XML Stream Parsing

Two articles on XML stream parsing, the first explaining where its needed and what options one has, and the second giving practical advice, both language-agnostic and Ruby-specific.
  • XML Stream Parsing: Overview — generic philosophy
  • Fast XML stream parsing in Ruby with LibXML — practical advice (including non Ruby-specific)

XML is a very powerful word. When you pronounce it, the effect may vary. "Yeah, so what?" "Why not json?" "Oh, another corporate dumbass", "Why not CSV?", "Why not plaintext?"

When we were to adopt using XML to store data in our project, all these questions did arise. And the reason why we used XML anyway was its indisreputable interoperability. The languages we used (Java, Perl) had production-ready support for it, and, which is more important, the languages we could only think about using, would have had the support as well.
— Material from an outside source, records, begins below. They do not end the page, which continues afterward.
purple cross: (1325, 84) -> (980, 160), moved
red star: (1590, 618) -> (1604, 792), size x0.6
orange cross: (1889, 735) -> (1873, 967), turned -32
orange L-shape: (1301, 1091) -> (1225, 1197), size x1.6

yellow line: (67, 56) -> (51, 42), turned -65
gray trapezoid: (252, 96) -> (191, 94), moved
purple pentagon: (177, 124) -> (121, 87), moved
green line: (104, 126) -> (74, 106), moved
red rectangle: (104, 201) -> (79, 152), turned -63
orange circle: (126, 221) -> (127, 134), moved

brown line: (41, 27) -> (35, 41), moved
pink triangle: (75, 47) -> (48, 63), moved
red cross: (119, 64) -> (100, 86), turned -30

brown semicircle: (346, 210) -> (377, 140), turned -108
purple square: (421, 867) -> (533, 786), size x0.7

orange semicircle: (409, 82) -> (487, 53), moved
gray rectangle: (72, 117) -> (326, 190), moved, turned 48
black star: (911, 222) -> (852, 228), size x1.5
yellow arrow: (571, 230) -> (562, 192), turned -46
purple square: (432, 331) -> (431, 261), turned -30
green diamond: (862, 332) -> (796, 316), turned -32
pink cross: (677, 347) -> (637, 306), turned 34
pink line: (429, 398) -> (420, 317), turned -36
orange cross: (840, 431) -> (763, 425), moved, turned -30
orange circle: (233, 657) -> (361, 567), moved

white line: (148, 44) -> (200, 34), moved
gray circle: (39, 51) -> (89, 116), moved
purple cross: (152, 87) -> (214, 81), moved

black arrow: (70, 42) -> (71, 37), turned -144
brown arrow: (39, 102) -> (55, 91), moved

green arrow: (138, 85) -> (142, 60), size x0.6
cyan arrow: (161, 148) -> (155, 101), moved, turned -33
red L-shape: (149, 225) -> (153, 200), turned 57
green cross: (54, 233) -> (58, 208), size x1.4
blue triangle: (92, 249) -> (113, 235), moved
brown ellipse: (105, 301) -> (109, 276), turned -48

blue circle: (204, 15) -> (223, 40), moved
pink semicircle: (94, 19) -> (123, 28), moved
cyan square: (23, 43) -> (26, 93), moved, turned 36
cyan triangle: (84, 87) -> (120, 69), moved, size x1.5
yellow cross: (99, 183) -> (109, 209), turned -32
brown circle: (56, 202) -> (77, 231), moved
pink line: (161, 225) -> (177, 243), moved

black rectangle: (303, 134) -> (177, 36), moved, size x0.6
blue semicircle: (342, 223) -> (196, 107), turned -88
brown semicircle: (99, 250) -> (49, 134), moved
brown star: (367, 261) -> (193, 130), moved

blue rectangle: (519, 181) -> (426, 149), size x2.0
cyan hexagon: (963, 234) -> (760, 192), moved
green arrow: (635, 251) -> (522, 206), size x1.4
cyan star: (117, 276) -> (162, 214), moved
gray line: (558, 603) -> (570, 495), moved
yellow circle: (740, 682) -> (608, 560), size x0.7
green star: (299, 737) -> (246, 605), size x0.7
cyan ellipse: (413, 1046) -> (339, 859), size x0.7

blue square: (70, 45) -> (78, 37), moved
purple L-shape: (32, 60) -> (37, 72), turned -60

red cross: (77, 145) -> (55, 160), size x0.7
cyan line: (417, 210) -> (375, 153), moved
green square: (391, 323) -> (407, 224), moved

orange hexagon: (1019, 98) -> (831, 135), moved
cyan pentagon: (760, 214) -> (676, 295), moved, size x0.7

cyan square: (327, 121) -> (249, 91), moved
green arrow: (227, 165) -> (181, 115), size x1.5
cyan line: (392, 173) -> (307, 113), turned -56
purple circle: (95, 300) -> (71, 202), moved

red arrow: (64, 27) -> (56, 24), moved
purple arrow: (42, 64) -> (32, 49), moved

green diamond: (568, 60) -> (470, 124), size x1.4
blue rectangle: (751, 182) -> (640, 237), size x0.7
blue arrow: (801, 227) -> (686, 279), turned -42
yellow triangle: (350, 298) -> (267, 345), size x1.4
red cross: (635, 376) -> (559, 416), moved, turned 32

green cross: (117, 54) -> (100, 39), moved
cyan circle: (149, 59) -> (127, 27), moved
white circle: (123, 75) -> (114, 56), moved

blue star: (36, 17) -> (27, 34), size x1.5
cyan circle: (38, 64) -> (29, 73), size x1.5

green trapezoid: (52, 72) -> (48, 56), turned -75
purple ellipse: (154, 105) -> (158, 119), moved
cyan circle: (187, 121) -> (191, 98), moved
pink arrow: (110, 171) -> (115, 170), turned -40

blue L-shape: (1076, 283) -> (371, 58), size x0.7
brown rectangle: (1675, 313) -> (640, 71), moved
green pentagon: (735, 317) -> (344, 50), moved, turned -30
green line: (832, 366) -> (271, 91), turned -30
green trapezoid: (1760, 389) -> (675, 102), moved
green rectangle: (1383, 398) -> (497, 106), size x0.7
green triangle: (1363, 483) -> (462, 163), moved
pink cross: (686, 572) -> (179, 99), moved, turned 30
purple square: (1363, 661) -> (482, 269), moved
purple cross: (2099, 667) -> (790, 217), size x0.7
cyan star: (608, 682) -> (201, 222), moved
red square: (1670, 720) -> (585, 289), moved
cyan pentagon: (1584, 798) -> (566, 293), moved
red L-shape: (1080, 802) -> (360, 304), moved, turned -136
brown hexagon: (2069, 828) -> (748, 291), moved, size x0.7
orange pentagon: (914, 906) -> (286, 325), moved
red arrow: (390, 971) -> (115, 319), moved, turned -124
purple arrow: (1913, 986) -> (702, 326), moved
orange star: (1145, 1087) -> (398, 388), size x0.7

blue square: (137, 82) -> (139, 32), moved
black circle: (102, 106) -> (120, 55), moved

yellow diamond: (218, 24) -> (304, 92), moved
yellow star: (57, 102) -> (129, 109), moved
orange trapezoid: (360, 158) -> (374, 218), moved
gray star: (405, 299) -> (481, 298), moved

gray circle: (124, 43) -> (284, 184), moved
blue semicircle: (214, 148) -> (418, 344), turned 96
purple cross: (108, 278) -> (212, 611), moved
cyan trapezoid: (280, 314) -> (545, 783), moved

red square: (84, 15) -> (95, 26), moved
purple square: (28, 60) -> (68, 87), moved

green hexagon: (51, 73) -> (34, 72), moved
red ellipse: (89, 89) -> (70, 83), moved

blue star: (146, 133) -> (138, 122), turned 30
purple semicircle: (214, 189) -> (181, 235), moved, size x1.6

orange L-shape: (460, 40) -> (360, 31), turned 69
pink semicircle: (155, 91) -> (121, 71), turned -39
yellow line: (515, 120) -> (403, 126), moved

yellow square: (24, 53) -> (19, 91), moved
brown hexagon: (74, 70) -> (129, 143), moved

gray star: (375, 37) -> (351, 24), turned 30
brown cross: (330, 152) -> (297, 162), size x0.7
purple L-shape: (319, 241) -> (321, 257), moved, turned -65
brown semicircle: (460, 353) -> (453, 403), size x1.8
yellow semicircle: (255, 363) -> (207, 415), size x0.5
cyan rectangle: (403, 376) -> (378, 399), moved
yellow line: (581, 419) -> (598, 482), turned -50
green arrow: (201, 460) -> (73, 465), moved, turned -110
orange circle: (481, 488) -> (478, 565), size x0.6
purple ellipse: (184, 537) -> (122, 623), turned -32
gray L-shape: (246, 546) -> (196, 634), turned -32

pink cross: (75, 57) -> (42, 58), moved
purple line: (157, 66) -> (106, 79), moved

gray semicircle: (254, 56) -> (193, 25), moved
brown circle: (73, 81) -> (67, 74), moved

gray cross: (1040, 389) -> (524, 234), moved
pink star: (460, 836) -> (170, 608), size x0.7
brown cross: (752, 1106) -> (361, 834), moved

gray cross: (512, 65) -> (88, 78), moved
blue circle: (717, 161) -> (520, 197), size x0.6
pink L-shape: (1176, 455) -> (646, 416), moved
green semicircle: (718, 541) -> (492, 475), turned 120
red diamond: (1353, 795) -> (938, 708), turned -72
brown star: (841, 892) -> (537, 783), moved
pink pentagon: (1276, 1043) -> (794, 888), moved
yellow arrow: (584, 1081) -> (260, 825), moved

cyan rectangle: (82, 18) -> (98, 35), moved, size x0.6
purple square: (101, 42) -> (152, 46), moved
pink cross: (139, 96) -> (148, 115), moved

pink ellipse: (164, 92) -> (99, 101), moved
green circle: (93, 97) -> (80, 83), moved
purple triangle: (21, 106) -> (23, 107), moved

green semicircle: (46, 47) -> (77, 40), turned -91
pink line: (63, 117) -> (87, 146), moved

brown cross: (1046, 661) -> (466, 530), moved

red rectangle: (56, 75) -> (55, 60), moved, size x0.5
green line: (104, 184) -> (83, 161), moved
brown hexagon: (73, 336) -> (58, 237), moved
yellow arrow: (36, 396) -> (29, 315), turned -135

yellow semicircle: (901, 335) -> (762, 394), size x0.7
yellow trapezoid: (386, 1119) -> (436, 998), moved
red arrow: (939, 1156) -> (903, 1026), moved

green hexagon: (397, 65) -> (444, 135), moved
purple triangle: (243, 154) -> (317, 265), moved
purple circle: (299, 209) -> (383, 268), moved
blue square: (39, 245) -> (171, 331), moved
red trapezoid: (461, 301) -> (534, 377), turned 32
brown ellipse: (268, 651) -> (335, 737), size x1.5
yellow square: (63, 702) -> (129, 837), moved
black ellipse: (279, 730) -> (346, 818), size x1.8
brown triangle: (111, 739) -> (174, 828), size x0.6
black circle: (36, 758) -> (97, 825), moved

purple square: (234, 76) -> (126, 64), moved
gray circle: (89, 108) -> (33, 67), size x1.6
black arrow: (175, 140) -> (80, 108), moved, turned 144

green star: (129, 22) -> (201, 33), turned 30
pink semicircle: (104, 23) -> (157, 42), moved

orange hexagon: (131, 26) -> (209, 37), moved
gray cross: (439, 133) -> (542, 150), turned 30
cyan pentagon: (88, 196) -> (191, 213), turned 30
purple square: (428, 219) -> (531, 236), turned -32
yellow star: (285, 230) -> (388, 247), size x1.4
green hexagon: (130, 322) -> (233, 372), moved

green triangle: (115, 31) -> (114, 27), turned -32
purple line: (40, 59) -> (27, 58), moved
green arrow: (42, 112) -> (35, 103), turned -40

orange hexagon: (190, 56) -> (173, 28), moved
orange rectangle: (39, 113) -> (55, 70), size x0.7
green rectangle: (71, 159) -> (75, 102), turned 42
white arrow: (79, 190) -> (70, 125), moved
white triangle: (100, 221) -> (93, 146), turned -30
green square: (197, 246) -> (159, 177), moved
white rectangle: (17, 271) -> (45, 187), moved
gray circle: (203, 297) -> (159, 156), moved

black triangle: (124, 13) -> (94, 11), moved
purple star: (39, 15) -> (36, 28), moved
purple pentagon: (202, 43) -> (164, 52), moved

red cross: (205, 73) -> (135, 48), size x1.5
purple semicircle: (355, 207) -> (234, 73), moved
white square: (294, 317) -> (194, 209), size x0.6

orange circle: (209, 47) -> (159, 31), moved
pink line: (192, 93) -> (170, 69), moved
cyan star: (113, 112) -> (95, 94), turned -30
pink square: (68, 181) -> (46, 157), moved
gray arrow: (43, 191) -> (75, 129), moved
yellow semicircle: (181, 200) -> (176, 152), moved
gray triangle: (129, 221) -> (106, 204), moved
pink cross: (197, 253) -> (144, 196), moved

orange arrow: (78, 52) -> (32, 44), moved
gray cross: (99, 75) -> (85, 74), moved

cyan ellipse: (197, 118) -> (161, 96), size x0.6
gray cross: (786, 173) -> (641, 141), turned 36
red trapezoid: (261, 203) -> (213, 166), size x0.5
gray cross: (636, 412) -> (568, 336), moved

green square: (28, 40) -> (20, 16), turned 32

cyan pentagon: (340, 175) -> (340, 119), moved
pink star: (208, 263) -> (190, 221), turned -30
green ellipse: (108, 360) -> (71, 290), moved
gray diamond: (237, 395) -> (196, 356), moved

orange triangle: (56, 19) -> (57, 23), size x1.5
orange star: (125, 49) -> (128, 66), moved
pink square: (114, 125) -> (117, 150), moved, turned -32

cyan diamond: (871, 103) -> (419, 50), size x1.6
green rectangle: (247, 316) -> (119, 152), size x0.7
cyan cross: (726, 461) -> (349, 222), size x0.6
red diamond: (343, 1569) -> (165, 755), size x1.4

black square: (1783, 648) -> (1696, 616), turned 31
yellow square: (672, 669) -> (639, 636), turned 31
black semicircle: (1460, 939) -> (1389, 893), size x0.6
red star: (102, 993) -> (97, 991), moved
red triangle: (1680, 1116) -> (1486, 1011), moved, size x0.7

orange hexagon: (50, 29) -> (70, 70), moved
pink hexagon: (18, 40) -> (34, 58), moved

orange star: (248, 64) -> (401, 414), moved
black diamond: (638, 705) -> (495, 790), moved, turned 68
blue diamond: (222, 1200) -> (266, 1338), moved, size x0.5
And it's also extensible—that's what the X in XML is for—so we wouldn't have to rewrite all our code if we decided to add one more field to the data.

We'we implemented our tools to produce XML as their final report, and there was just one last step to implement: upload the final results to the database. From my experience in implementing the engine of the website you read, I knew that Ruby has a neat ORM, which is stable, production-ready and capable, so I used it.

The component to parse and upload the data from XML to the database was implemented in Ruby then. I refactored it twice before I finally managed to find the correct and fast way to do this. Here are the cronicles of writing XML processing script in Ruby.

Hpricot — bad idea

I've googled for XML Ruby backends, quickly glanced through the reports, and thought that Hpricot was the fastest and the easiest to use.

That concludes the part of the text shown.